We do get a lot of great moments with the characters, but when stepping back and viewing the film as a whole, they aren’t very impactful. The elimination of a scene from the book between Meg’s reunion with her father (which is a highlight of the film) and the climax hinders the film, as the story feels like it starts moving too fast, leaving little room for the audience to absorb the complicated emotions toward her father that Meg struggles with. It is easy to appreciate the film’s message, but hard to become emotionally attached, as the film, although made with good intentions, loses a bit of its heart in its ambition.
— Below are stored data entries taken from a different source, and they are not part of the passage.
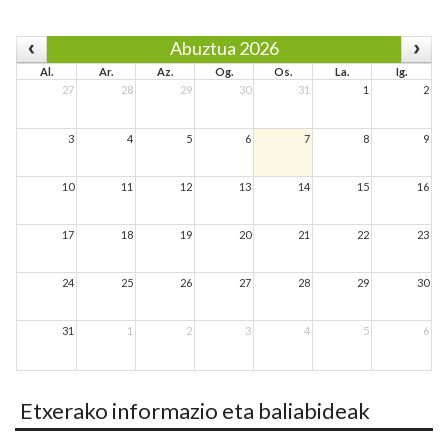
Abuztua 2026
Al.
Ar.
Az.
Og.
Os.
La.
Ig.
27
28
29
30
31
1
2
3
4
5
6
7
8
9
10
11
12
13
14
15
16
17
18
19
20
21
22
23
24
25
26
27
28
29
30
31
1
2
3
4
5
6
Etxerako informazio eta baliabideak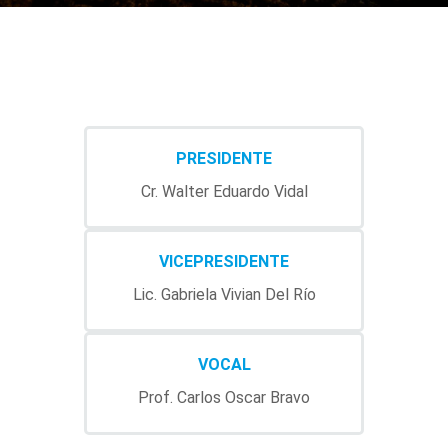
PRESIDENTE
Cr. Walter Eduardo Vidal
VICEPRESIDENTE
Lic. Gabriela Vivian Del Río
VOCAL
Prof. Carlos Oscar Bravo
Ultimately, I left the theater with feelings as complicated as the movie I’d just watched—wanting to like it, but knowing that I didn’t like it, but not knowing exactly why I didn’t like it. Maybe it is purely just for kids, and not for people like me; if so, I hope it creates the sort of memories for them that the book has for so many over the years.
Runtime: 109 minutes. Rated PG.
*Disney did adapt “A Wrinkle in Time” in 2003 as a television movie for ABC. I have never seen it, and cannot vouch for whether it does a better job tackling the story than this film does.